2020 Topic 8: Popping Pink
Hi everyone, Keren here introducing the colour PINK! This is not a colour that I wear nor choose to craft with, but whether neon, bold or beautifully pastel, it's certainly a colour that makes a statement. As to whether it can be described as 'popping', I've chosen lots of different shades and added in examples where the contrast can make it pop as well as the colour itself.
Debuting this theme are a PaperArtsy duo. Corrie Herriman is pushing the pink envelope with pinky- purples and uses the impactful stamp designs from Kim Dellow.
Serendipitously, Amanda Pink had also created something textural using colder pinks. Layer upon layer of paint plus some Seth Apter images produces this wonderful result. She simply had to be here because of her name ;-) .
Think for a moment about famous pinks, and this next one has to be up there. Lots of little girls have grown up with these bold pinks.
Like every colour, the look can change depending on its neighbours. Add bright red and gold and it looks modern and contemporary.

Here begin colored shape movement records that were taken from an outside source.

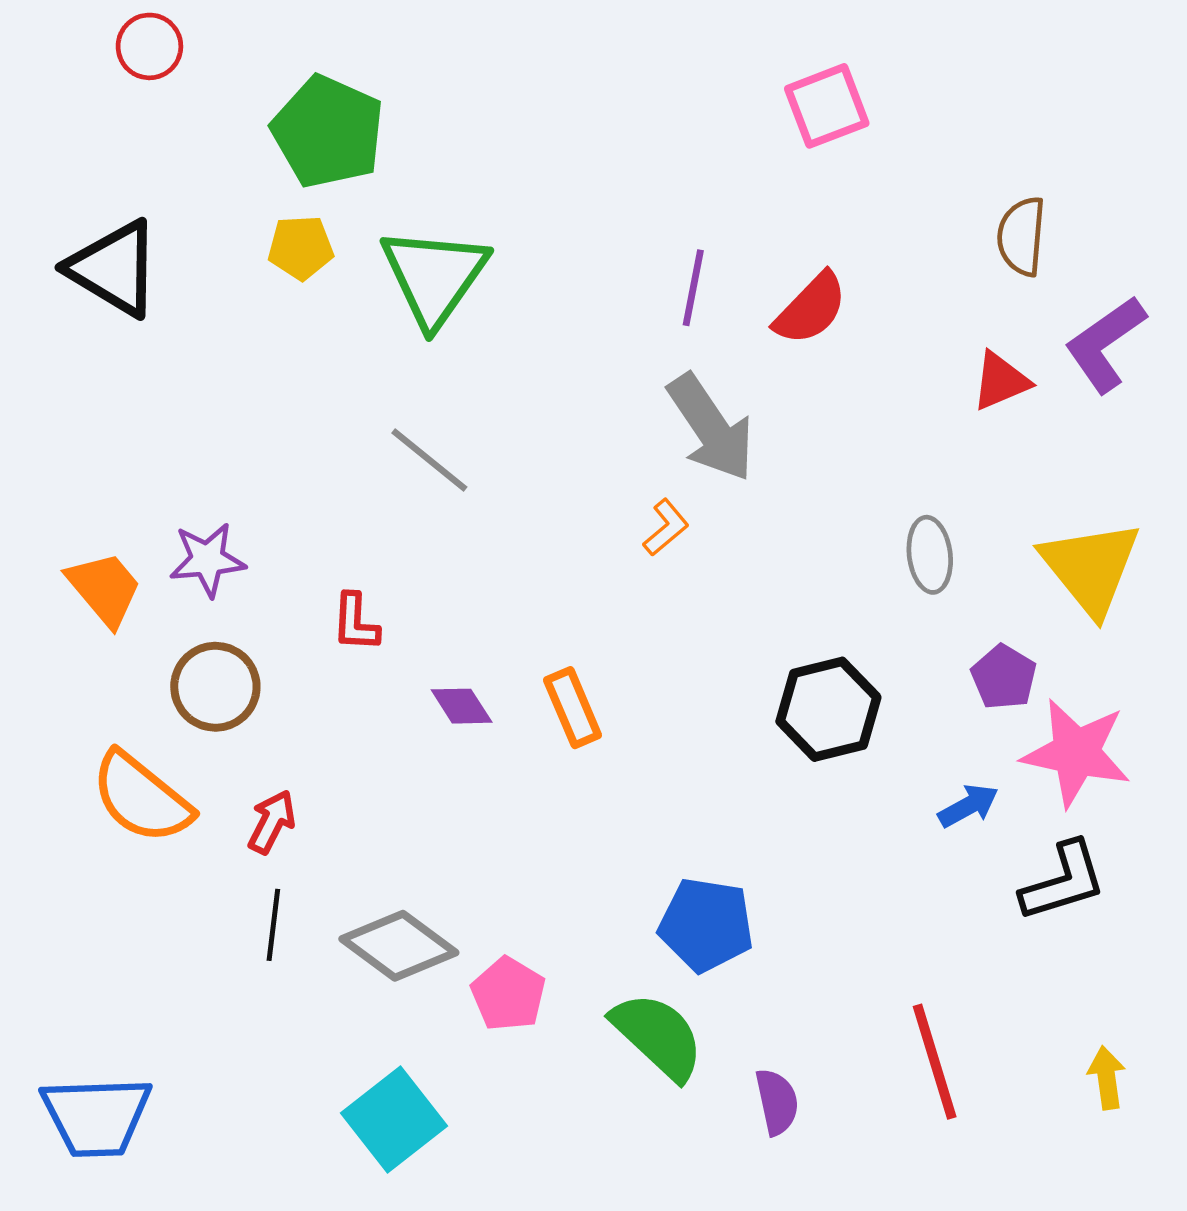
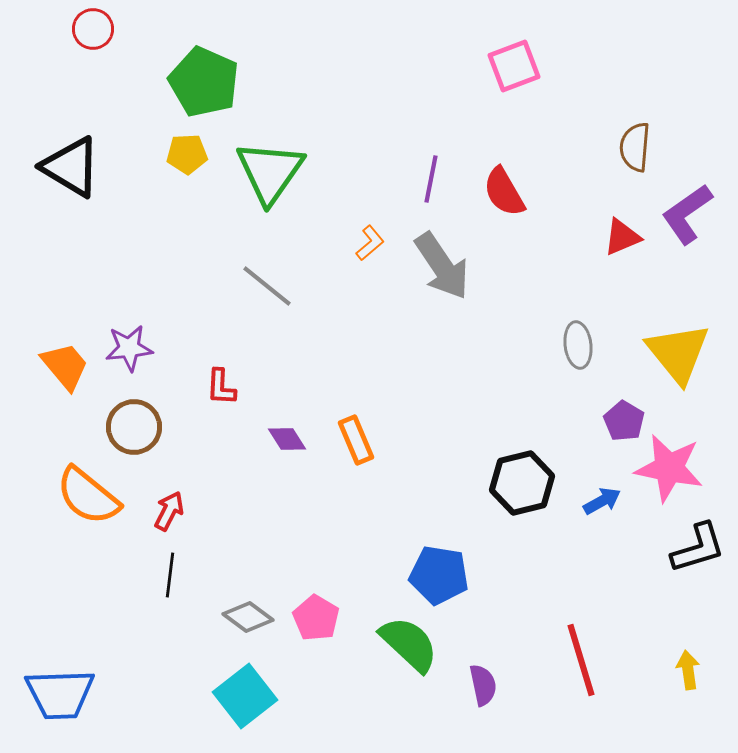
red semicircle: (811, 309) -> (504, 192), turned 106
orange L-shape: (666, 527) -> (370, 243), moved
black hexagon: (828, 709) -> (522, 483), moved
black L-shape: (1063, 881) -> (698, 548), moved
gray diamond: (399, 946) -> (248, 617), moved, size x0.7

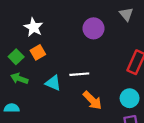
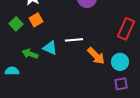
green arrow: (19, 79) -> (30, 54), moved
orange arrow: (92, 100) -> (96, 56), moved

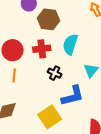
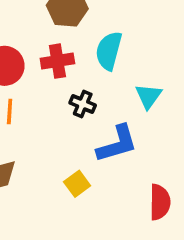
yellow square: (50, 117) -> (77, 184), size x0.6

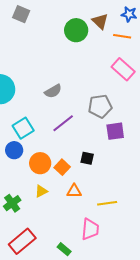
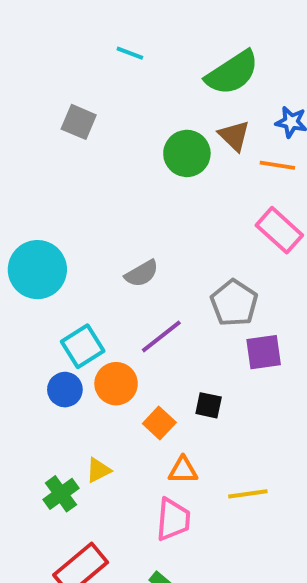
gray pentagon: (100, 106) -> (234, 303), turned -30
orange circle: (40, 163) -> (116, 384), moved
yellow triangle: (41, 191) -> (98, 470), moved
pink trapezoid: (90, 229) -> (173, 519), moved

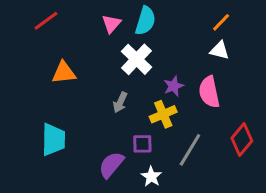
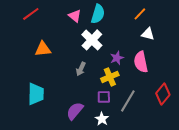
orange line: (221, 22) -> (140, 14), moved
pink triangle: (111, 24) -> (75, 16), turned -32
purple square: (142, 144) -> (104, 97), moved

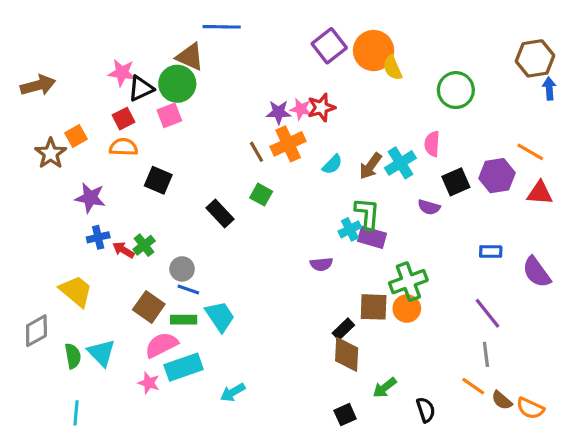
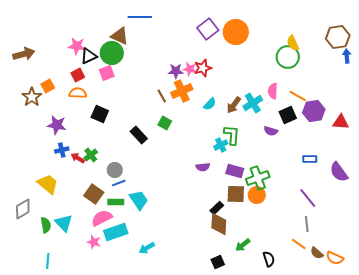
yellow semicircle: (393, 68) -> (293, 43), moved
orange line: (530, 152) -> (298, 96), moved
purple rectangle: (372, 237) -> (235, 171), moved
blue line: (188, 290) -> (119, 183), turned -40

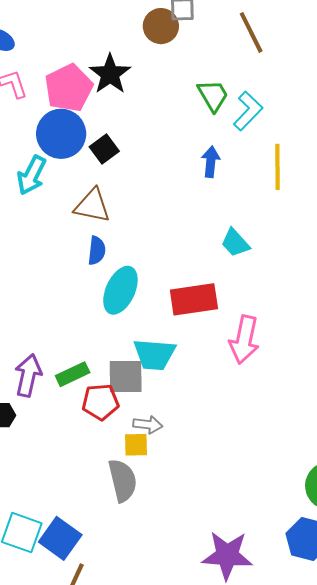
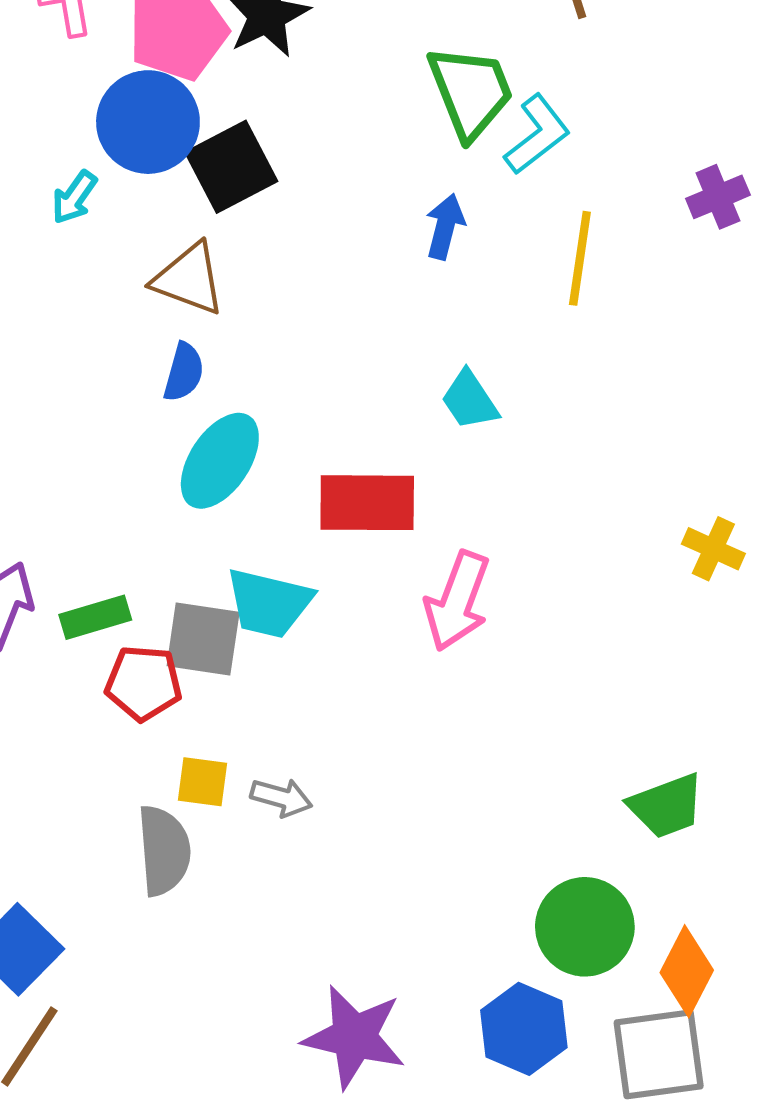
green trapezoid: (213, 96) -> (471, 92), size x1.4
black square: (104, 149) -> (231, 167), size x1.5
cyan arrow: (31, 175) -> (74, 197), size x0.7
gray arrow: (148, 425) -> (281, 798), moved

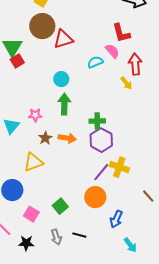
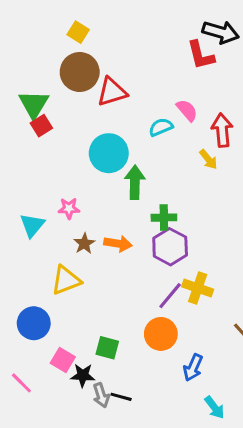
red L-shape: (121, 33) -> (201, 55), moved
cyan circle: (61, 79) -> (109, 153), size x1.6
green arrow: (64, 104) -> (135, 182), moved
green square: (60, 206) -> (107, 348), turned -35
black line: (79, 235) -> (121, 397), moved
black star: (26, 243) -> (83, 375), moved

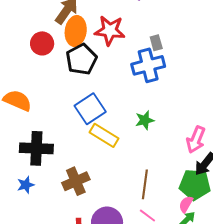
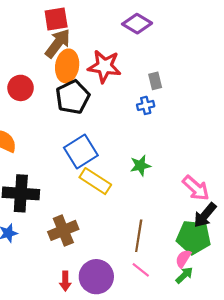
red circle: (42, 43) -> (21, 88), moved
blue cross: (148, 65) -> (146, 105), size x0.5
pink arrow: (196, 140) -> (196, 188), turned -72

Now take softer hues, a pillarbox red and some vintage images, and you end up with a pink that would be perfectly at home in a Victorian drawing room.
Shift to the animal world and pink is inextricably linked with those 'show-off' fashionista birds!
For a romantic interjection into proceedings, how about a beautiful sunset? Pinks in many different hues can be found and partner so stunningly with blues, purples, yellows and oranges.
Pink is not a colour I'd have automatically associated with Christmas greeting cards, but this lovely knitted textured layer seems a sympathetic choice with the foliage and pine cones.
If you're not a lover of sugary pinks, maybe you'll appreciate the vibrancy of neons. This print is bold, and would brighten up any dull space.
Pink and orange are cheerful companions. This simple card could be sketched and watercoloured in a similar style.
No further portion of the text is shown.